**Exercise goal:** Could you give the records below again exactly, without the pictures?
━━━━━ Exercise inputs
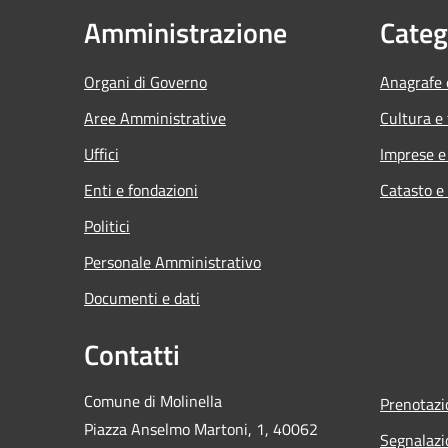
Amministrazione
Categ
Organi di Governo
Anagrafe e
Aree Amministrative
Cultura e
Uffici
Imprese 
Enti e fondazioni
Catasto e
Politici
Personale Amministrativo
Documenti e dati
Contatti
Comune di Molinella
Prenotaz
Piazza Anselmo Martoni, 1, 40062
Segnalazi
━━━━━━━━━━
**Answer for this exercise:**
Amministrazione
Categ
Organi di Governo
Anagrafe e
Aree Amministrative
Cultura e
Uffici
Imprese 
Enti e fondazioni
Catasto e
Politici
Personale Amministrativo
Documenti e dati
Contatti
Comune di Molinella
Prenotaz
Piazza Anselmo Martoni, 1, 40062
Segnalazi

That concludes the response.